1) Can you think of an evolutionary tree containing some kind of cycle?

2) Can an evolutionary tree be not binary?

These are the questions for us to think about.

Rooting problem

3) If I give you 5 species: mouse, cat, lion, human, rat, chimp; can you make a tree for these species "empirically", based on your basic knowledge?

Seems easy! Until it gets harder...

Algorithms in details

Now let us go into details on two last algorithms discussed in the lecture: parsimony and maximum likelihood.

Parsimony, Fitch algorithm

Let us consider a tiny alignment of four sequences with three sites. There are three possible tree topologies in this case. We need to find a tree with the minimal number of evolutionary events (nucleotide substitutions in our case) required to happen for our alignment. We will look at each site separately for a given tree and count the number of substitutions (red marks on the picture). If the clade with two leaves has the same nucleotide, then the substitution happened upstream this clade.
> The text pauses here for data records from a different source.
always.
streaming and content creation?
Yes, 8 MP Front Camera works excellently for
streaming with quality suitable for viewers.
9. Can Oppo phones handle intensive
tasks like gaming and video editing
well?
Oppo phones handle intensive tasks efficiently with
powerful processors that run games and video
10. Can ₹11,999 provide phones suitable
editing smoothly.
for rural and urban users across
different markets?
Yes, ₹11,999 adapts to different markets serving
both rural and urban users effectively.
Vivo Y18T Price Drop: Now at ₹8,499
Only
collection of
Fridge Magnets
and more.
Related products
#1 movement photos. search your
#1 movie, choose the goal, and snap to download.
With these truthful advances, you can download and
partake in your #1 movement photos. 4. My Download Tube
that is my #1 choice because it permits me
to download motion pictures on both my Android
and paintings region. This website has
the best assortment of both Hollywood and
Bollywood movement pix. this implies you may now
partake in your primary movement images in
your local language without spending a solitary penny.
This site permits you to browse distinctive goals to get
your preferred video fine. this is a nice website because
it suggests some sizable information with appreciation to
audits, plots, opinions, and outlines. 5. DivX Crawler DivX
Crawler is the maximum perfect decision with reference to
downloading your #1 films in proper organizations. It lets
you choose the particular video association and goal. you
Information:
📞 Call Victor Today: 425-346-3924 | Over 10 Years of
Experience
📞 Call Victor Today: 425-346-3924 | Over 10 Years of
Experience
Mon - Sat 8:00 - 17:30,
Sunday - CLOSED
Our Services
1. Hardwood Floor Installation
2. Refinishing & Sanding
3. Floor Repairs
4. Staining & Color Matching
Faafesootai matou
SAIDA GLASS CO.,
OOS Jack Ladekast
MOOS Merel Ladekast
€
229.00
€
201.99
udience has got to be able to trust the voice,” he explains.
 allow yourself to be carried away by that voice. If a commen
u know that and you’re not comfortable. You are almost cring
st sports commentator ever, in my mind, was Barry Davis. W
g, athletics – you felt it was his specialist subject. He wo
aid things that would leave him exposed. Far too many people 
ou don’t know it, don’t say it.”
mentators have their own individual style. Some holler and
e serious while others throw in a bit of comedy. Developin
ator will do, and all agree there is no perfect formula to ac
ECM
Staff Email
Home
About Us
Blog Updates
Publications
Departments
First aligned column is GGAA, second - GGCC, third - TGTG. There are three possible tree topologies in this case (A - when 1, 2 and 3, 4 converge first; B - when 1, 3 and 2, 4 converge first; C - when 1, 4 and 2, 3 converge first). Therefore, the total number of required substitutions for ((1,2)(3,4)) tree is 4; for ((1,3)(2,4)) tree is 5; for ((1,4)(2,3)) tree is 6.

Tree A wins! Note, that in Fitch algorithm each substitution adds cost of 1 to the total cost of the tree.

Weighted parsimony and Maximum likelihood

are covered right here w13-section.ipynb. To display the explanatory pictures, please also download them (one more) in the same directory as the w13-section.ipynb jupyter notebook.

w00: intro	lecture	section	"pset"	"answers"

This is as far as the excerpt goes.